Pesticides, Herbicides and Childhood Cancers
Children are exposed to a wide range of chemicals around the home, everything from cleaning agents to pest control sprays. Many of these chemicals are ingested and residues are often found on clothes and skin. (Photo: CC0, public domain)
Pesticides and herbicides control pests and weeds, but new analysis suggests they also pose a significant threat to the health of young children. Host Steve Curwood and the study’s senior author, Chensheng Lu of the Harvard School of Public Health, report that exposures can increase children’s risk for leukemia, lymphoma and brain tumors.
CURWOOD: From the Jennifer and Ted Stanley Studios at the University of Massachusetts Boston and PRI, this is Living on Earth. I’m Steve Curwood.
Pesticides and herbicides, by definition, are killers—killers of destructive insects and weeds—but that doesn’t mean they’re without risks to people, particularly children and infants. A new “study of studies” from the Harvard School of Public Health found that the dangers from chemical exposure in and around the home might increase the risk of developing childhood cancers. The researchers pooled data from 16 international studies, comparing levels of pesticide exposure in groups of children with and without cancer. Flea and tick pet collars, roach and ant sprays and pest control services were common indoor exposures, while outdoor exposures were mainly from herbicide use. The study’s senior author, Professor Alex Lu, suspected that the recent uptick in childhood illnesses, particularly cancer, might be due to pesticide exposures in the home, but before this study, the data wasn’t there to support this. Now, says Professor Lu, there is more cause for concern.
LU: We find that for household members that report use of pesticides in indoors, specifically insecticides, there is a more than 40% increased risk of childhood leukemia or childhood lymphoma. Outdoor herbicide use also increased the risk of childhood leukemia 26%, but the association’s not as strong as indoor insecticide use.

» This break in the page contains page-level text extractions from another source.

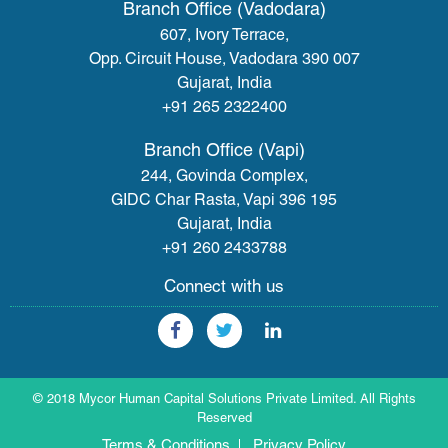
Branch Office (Vadodara)
607, Ivory Terrace,
Opp. Circuit House, Vadodara 390 007
Gujarat, India
+91 265 2322400
Branch Office (Vapi)
244, Govinda Complex,
GIDC Char Rasta, Vapi 396 195
Gujarat, India
+91 260 2433788
Connect with us
© 2018 Mycor Human Capital Solutions Private Limited. All Rights
Reserved
Terms & Conditions
Privacy Policy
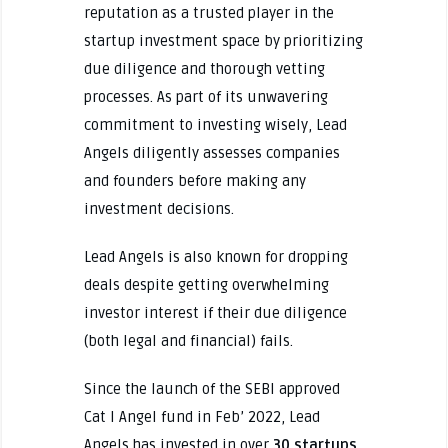
reputation as a trusted player in the
startup investment space by prioritizing
due diligence and thorough vetting
processes. As part of its unwavering
commitment to investing wisely, Lead
Angels diligently assesses companies
and founders before making any
investment decisions.
Lead Angels is also known for dropping
deals despite getting overwhelming
investor interest if their due diligence
(both legal and financial) fails.
Since the launch of the SEBI approved
Cat I Angel fund in Feb’ 2022, Lead
Angels has invested in over
30 startups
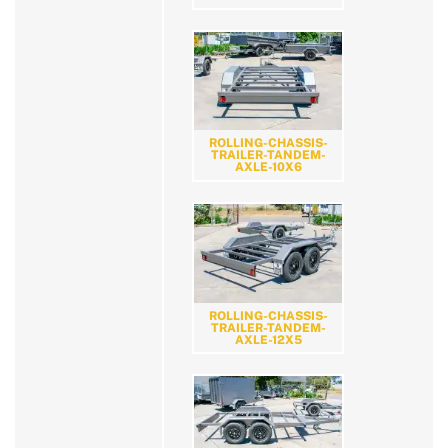
ROLLING-CHASSIS-
TRAILER-TANDEM-
AXLE-10X6
ROLLING-CHASSIS-
TRAILER-TANDEM-
AXLE-12X5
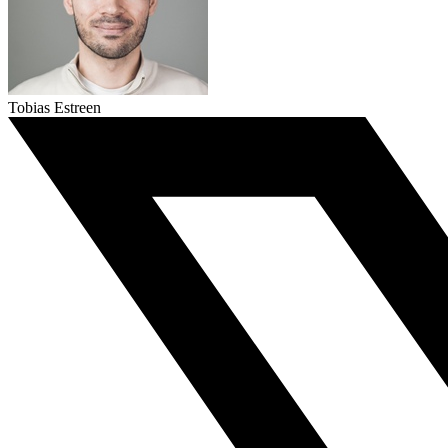
Tobias Estreen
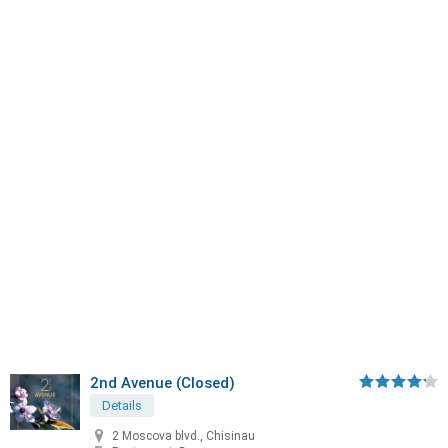
2nd Avenue (Closed)
Details
2 Moscova blvd., Chisinau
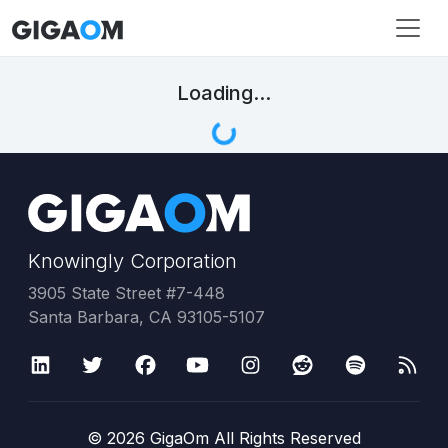
Loading...
Knowingly Corporation
3905 State Street #7-448
Santa Barbara, CA 93105-5107
©
2026
GigaOm All Rights Reserved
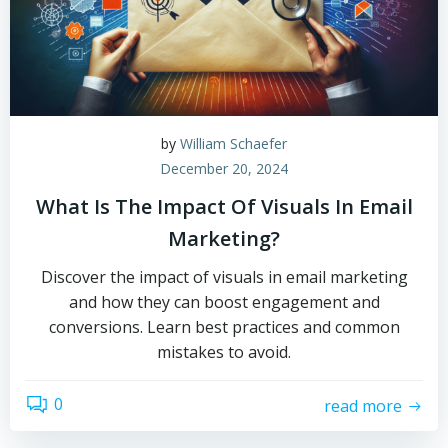
by
William Schaefer
December 20, 2024
What Is The Impact Of Visuals In Email
Marketing?
Discover the impact of visuals in email marketing
and how they can boost engagement and
conversions. Learn best practices and common
mistakes to avoid.
0
read more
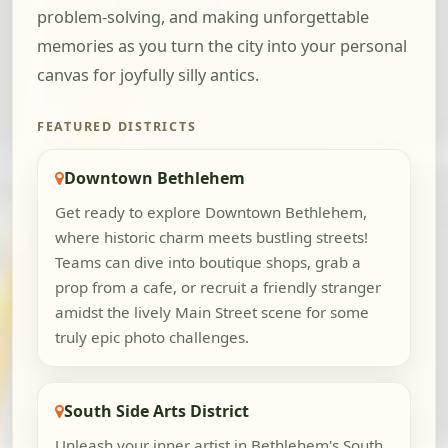
problem-solving, and making unforgettable
memories as you turn the city into your personal
canvas for joyfully silly antics.
FEATURED DISTRICTS
Downtown Bethlehem
Get ready to explore Downtown Bethlehem,
where historic charm meets bustling streets!
Teams can dive into boutique shops, grab a
prop from a cafe, or recruit a friendly stranger
amidst the lively Main Street scene for some
truly epic photo challenges.
South Side Arts District
Unleash your inner artist in Bethlehem's South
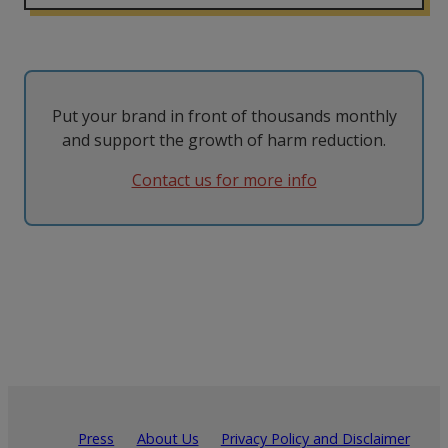
Put your brand in front of thousands monthly
and support the growth of harm reduction.
Contact us for more info
Press
About Us
Privacy Policy and Disclaimer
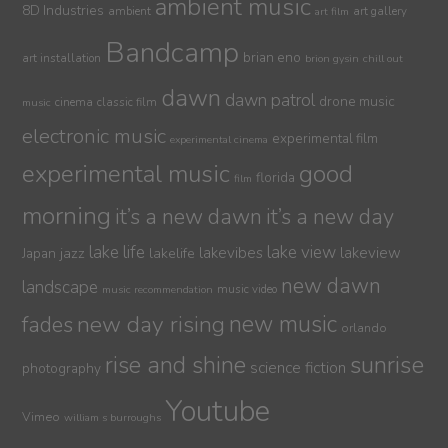
ambient music
8D Industries
ambient
art gallery
art film
Bandcamp
brian eno
art installation
brion gysin
chill out
dawn
dawn patrol
drone music
cinema
classic film
music
electronic music
experimental film
experimental cinema
experimental music
good
florida
film
morning
it’s a new dawn
it’s a new day
lake life
lake view
jazz
lakelife
lakevibes
lakeview
Japan
new dawn
landscape
music video
music recommendation
new day rising
new music
fades
orlando
sunrise
rise and shine
science fiction
photography
Youtube
Vimeo
william s burroughs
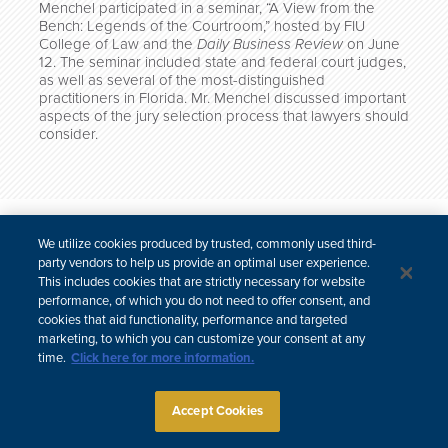
Menchel participated in a seminar, “A View from the
Bench: Legends of the Courtroom,” hosted by FIU
College of Law and the
Daily Business Review
on June
12. The seminar included state and federal court judges,
as well as several of the most-distinguished
practitioners in Florida. Mr. Menchel discussed important
aspects of the jury selection process that lawyers should
consider.
한국어
中文
We utilize cookies produced by trusted, commonly used third-
Site Map
Subscribe
Disclaimer
Privacy Policy
Cookie Policy
party vendors to help us provide an optimal user experience.
CCPA & Personal Information
This includes cookies that are strictly necessary for website
Attorney Advertising
performance, of which you do not need to offer consent, and
cookies that aid functionality, performance and targeted
marketing, to which you can customize your consent at any
time.
Click here for more information.
Accept Cookies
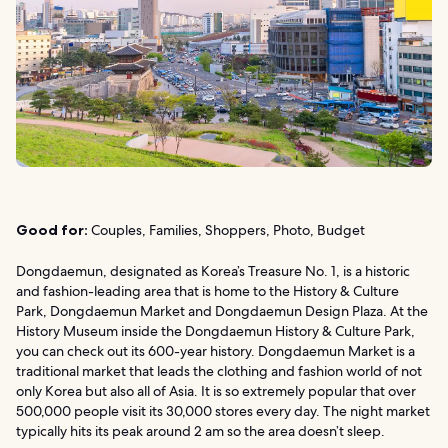
Good for:
Couples, Families, Shoppers, Photo, Budget
Dongdaemun, designated as Korea’s Treasure No. 1, is a historic
and fashion-leading area that is home to the History & Culture
Park, Dongdaemun Market and Dongdaemun Design Plaza. At the
History Museum inside the Dongdaemun History & Culture Park,
you can check out its 600-year history. Dongdaemun Market is a
traditional market that leads the clothing and fashion world of not
only Korea but also all of Asia. It is so extremely popular that over
500,000 people visit its 30,000 stores every day. The night market
typically hits its peak around 2 am so the area doesn’t sleep.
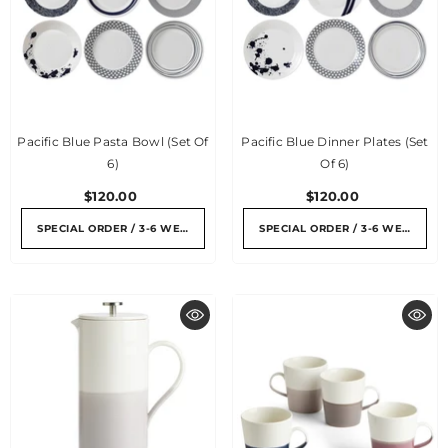
Pacific Blue Pasta Bowl (set Of
Pacific Blue Dinner Plates (set
6)
Of 6)
$120.00
$120.00
SPECIAL ORDER / 3-6 WEEKS
SPECIAL ORDER / 3-6 WEEKS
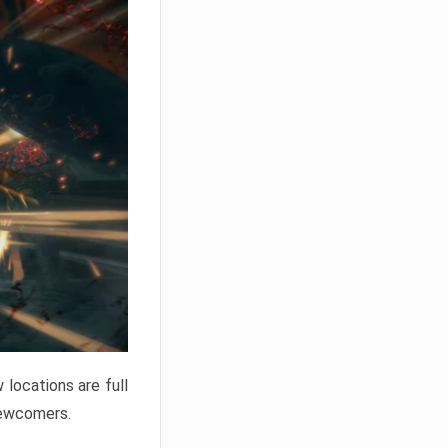
locations are full
newcomers.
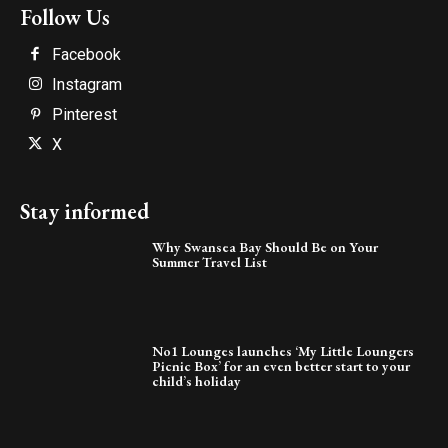
Follow Us
Facebook
Instagram
Pinterest
X
Stay informed
Why Swansea Bay Should Be on Your
Summer Travel List
No1 Lounges launches ‘My Little Loungers
Picnic Box’ for an even better start to your
child’s holiday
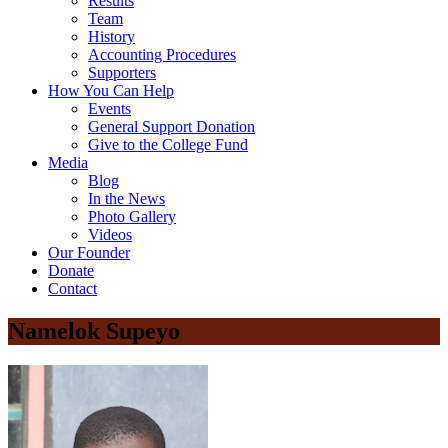
Results
Team
History
Accounting Procedures
Supporters
How You Can Help
Events
General Support Donation
Give to the College Fund
Media
Blog
In the News
Photo Gallery
Videos
Our Founder
Donate
Contact
Namelok Supeyo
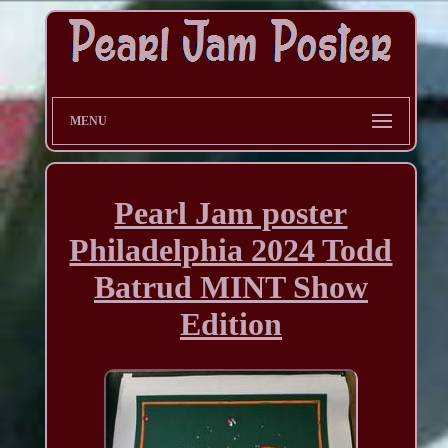
MENU
Pearl Jam poster
Philadelphia 2024 Todd
Batrud MINT Show
Edition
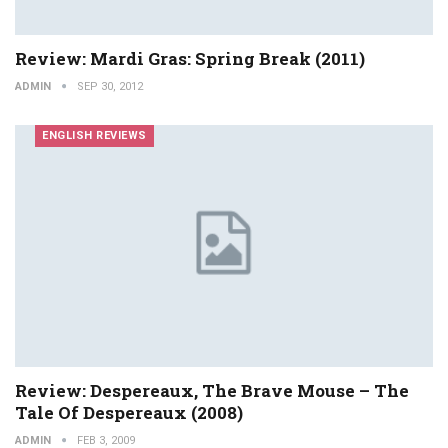
Review: Mardi Gras: Spring Break (2011)
ADMIN
SEP 30, 2012
ENGLISH REVIEWS
Review: Despereaux, The Brave Mouse – The
Tale Of Despereaux (2008)
ADMIN
FEB 3, 2009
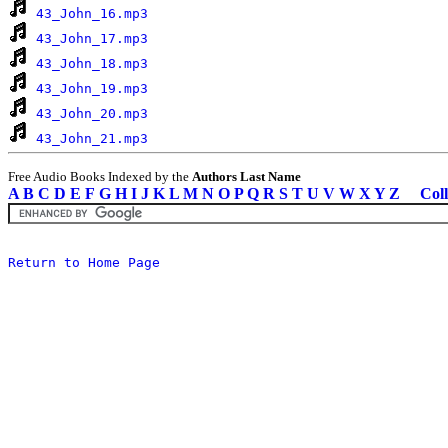
43_John_16.mp3
43_John_17.mp3
43_John_18.mp3
43_John_19.mp3
43_John_20.mp3
43_John_21.mp3
Free Audio Books Indexed by the
Authors Last Name
A
B
C
D
E
F
G
H
I
J
K
L
M
N
O
P
Q
R
S
T
U
V
W
X
Y
Z
Coll
Return to Home Page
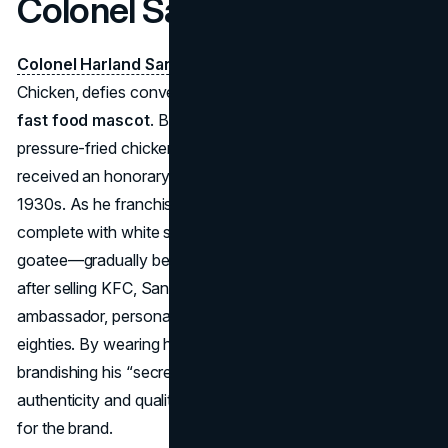
Colonel Sanders (KFC)
Colonel Harland Sanders
, founder of Kentucky Fried
Chicken, defies convention as a real-life individual turned
fast food mascot
. Born in 1890, he perfected his
pressure-fried chicken recipe in Corbin, Kentucky, and
received an honorary “Kentucky Colonel” title in the
1930s. As he franchised KFC in the 1950s, his likeness—
complete with white suit, black string tie, and signature
goatee—gradually became the chain’s public face. Even
after selling KFC, Sanders remained its traveling
ambassador, personally greeting customers well into his
eighties. By wearing his formal Southern attire and proudly
brandishing his “secret recipe,” Sanders conveyed
authenticity and quality, rendering him a walking emblem
for the brand.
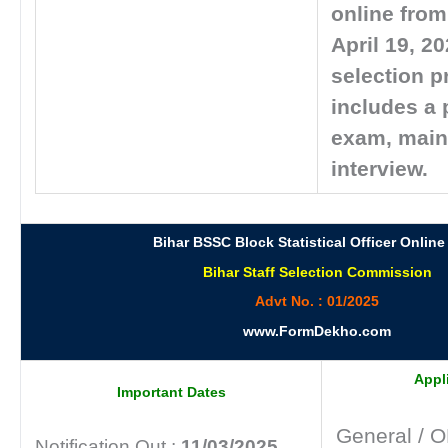
online from 
April 19, 2
selection 
includes a 
exam, main
interview.
Bihar BSSC Block Statistical Officer Online
Bihar Staff Selection Commission
Advt No. : 01/2025
www.FormDekho.com
Appl
Important Dates
General / 
Notification Out :
11/03/2025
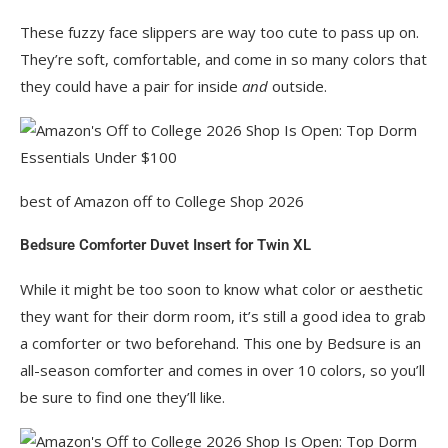
These fuzzy face slippers are way too cute to pass up on.
They’re soft, comfortable, and come in so many colors that
they could have a pair for inside
and
outside.
best of Amazon off to College Shop 2026
Bedsure Comforter Duvet Insert for Twin XL
While it might be too soon to know what color or aesthetic
they want for their dorm room, it’s still a good idea to grab
a comforter or two beforehand. This one by Bedsure is an
all-season comforter and comes in over 10 colors, so you’ll
be sure to find one they’ll like.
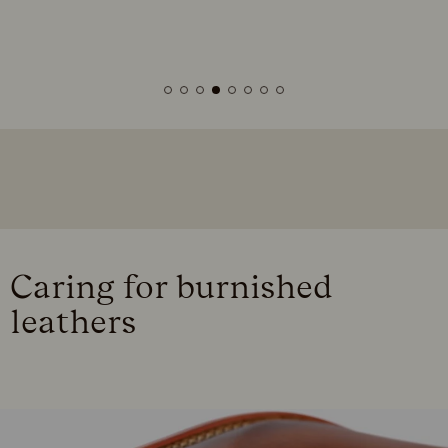
Caring for burnished
leathers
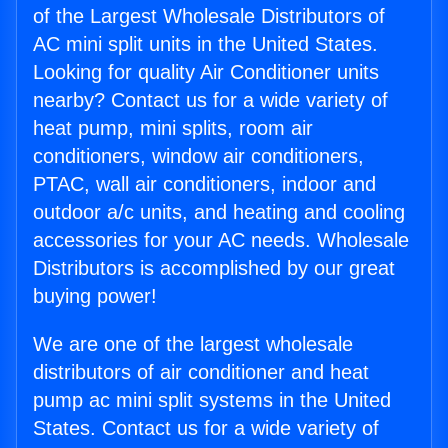
of the Largest Wholesale Distributors of
AC mini split units in the United States.
Looking for quality Air Conditioner units
nearby? Contact us for a wide variety of
heat pump, mini splits, room air
conditioners, window air conditioners,
PTAC, wall air conditioners, indoor and
outdoor a/c units, and heating and cooling
accessories for your AC needs. Wholesale
Distributors is accomplished by our great
buying power!
We are one of the largest wholesale
distributors of air conditioner and heat
pump ac mini split systems in the United
States. Contact us for a wide variety of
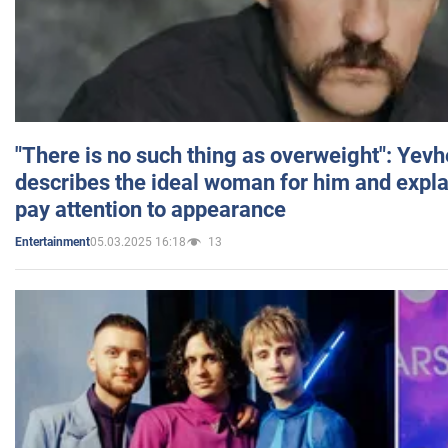
"There is no such thing as overweight": Yev
describes the ideal woman for him and expla
pay attention to appearance
05.03.2025 16:18
13
Entertainment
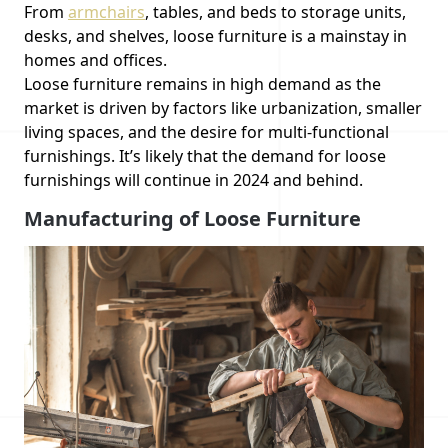
From
armchairs
, tables, and beds to storage units,
desks, and shelves, loose furniture is a mainstay in
homes and offices.
Loose furniture remains in high demand as the
market is driven by factors like urbanization, smaller
living spaces, and the desire for multi-functional
furnishings. It’s likely that the demand for loose
furnishings will continue in 2024 and behind.
Manufacturing of Loose Furniture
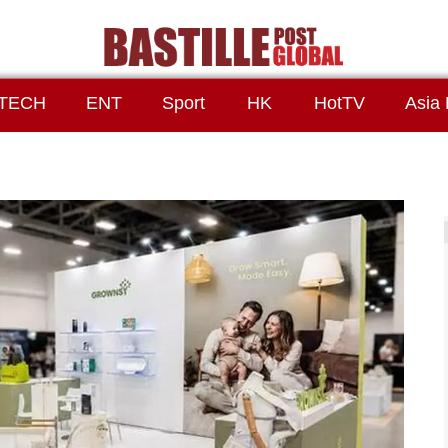
TECH
ENT
Sport
HK
HotTV
Asia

CURWOOD: The study also found a weak link to another childhood cancer.
LU: We also looked at childhood brain tumors, but its association to either indoor insecticide use or outdoor herbicide use was not as strong as leukemia or lymphoma.
CURWOOD: But Alex Lu notes that reducing the risk of exposure is manageable, for instance using natural pest controls or fixing a window screen or a crack in the foundation of the home, could be enough to put some distance between children and pesticides.